PROBLEM TO SOLVE:
Write only the number of lines in the records beneath that hold "give".
::: RECORDS FOR PROCESSING :::
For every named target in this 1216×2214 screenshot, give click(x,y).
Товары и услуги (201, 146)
:::
::: RECORDS FOR PROCESSING :::
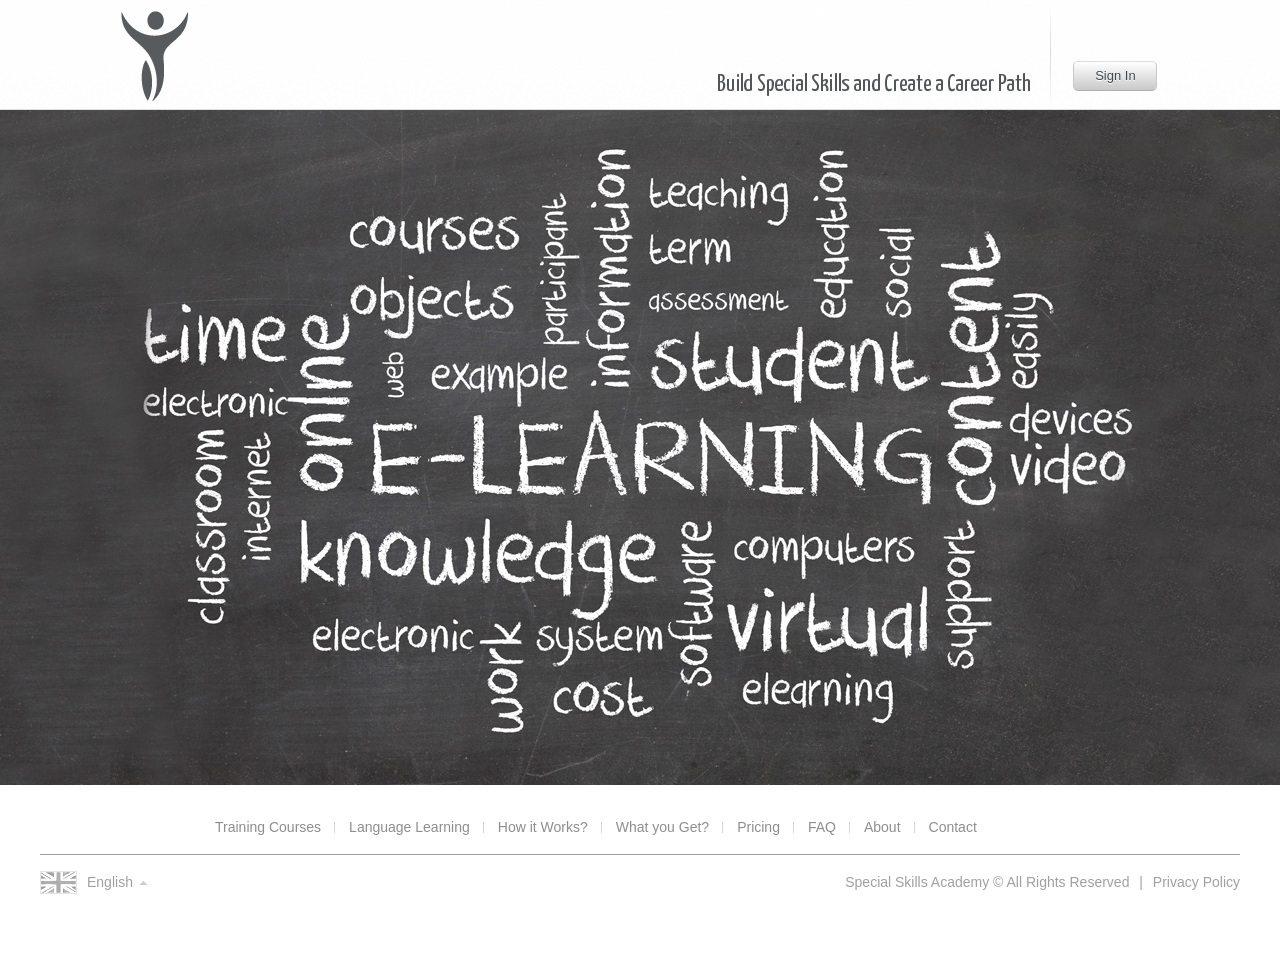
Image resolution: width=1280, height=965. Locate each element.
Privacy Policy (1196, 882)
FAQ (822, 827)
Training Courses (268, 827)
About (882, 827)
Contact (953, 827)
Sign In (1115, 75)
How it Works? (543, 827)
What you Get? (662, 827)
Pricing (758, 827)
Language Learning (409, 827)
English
:::
::: RECORDS FOR PROCESSING :::
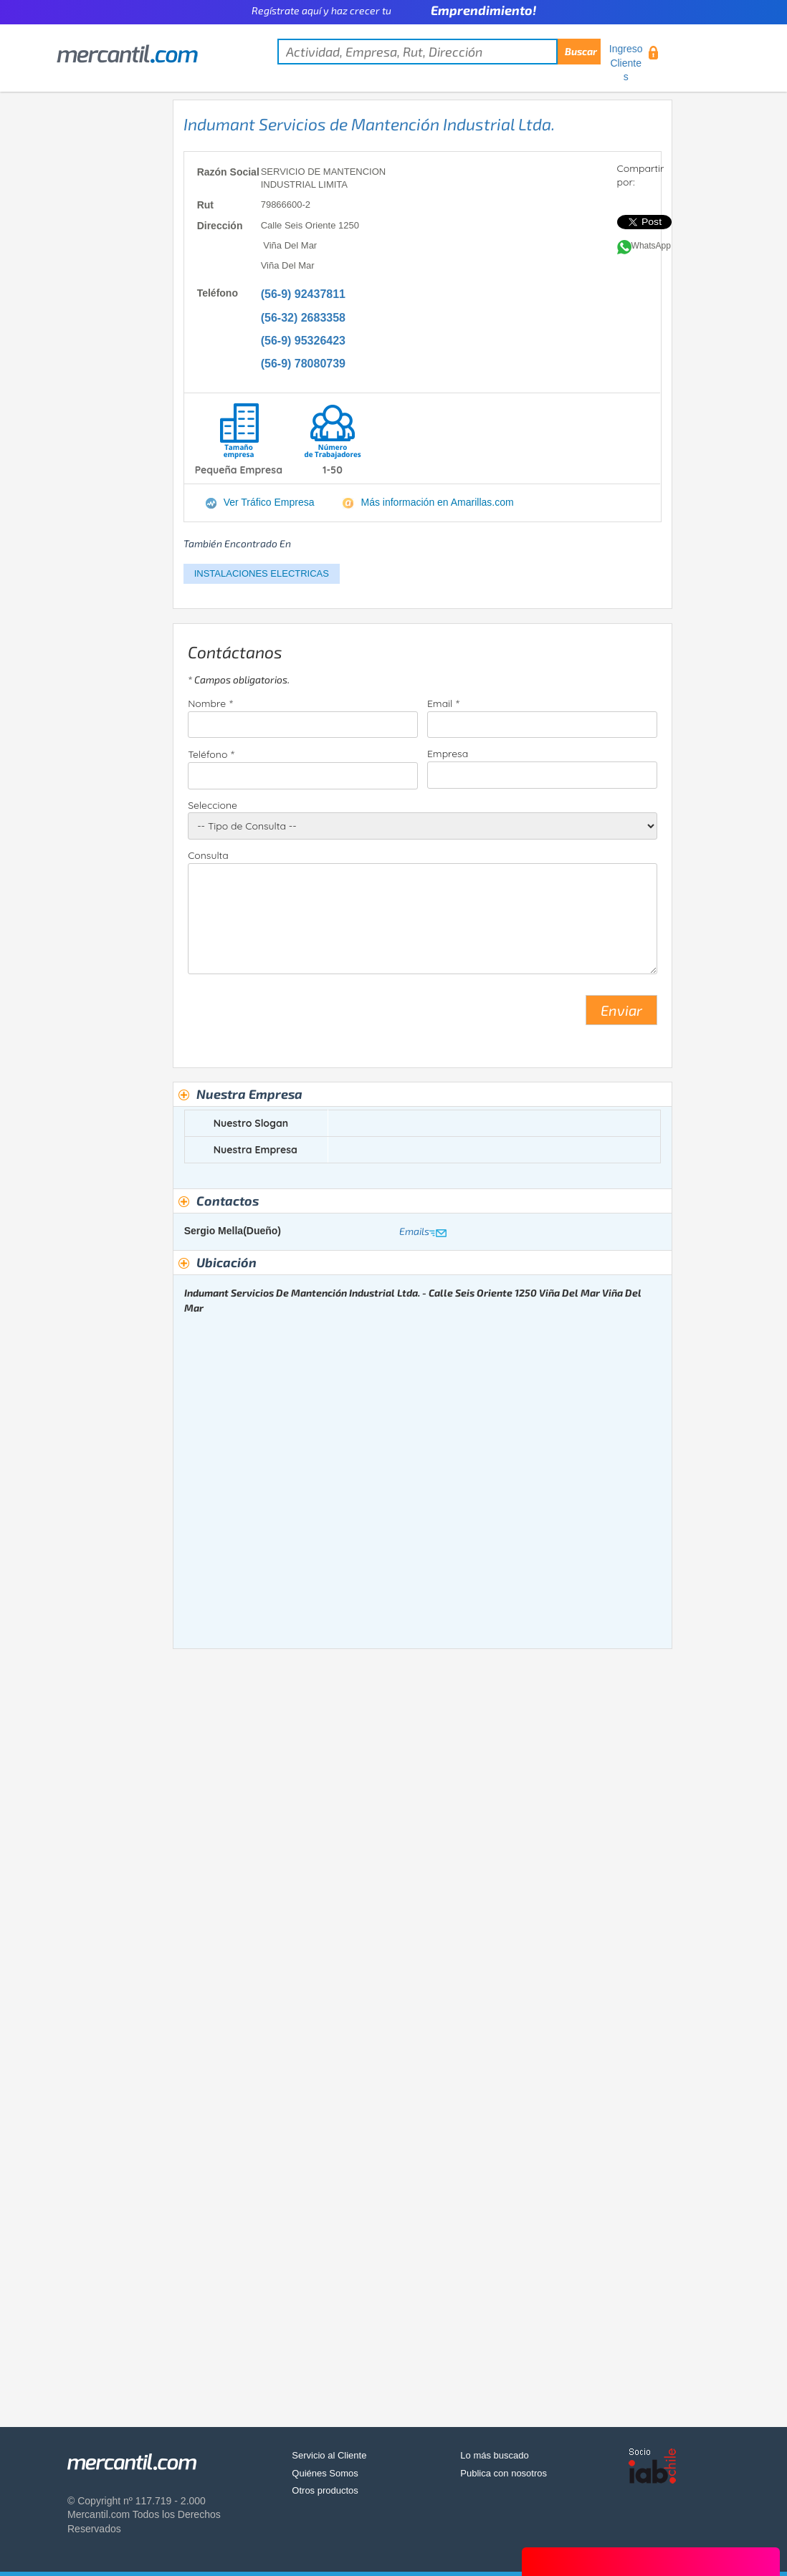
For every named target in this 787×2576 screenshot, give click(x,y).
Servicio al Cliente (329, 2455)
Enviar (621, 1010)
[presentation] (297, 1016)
:::
WRITTEN REPLY:
2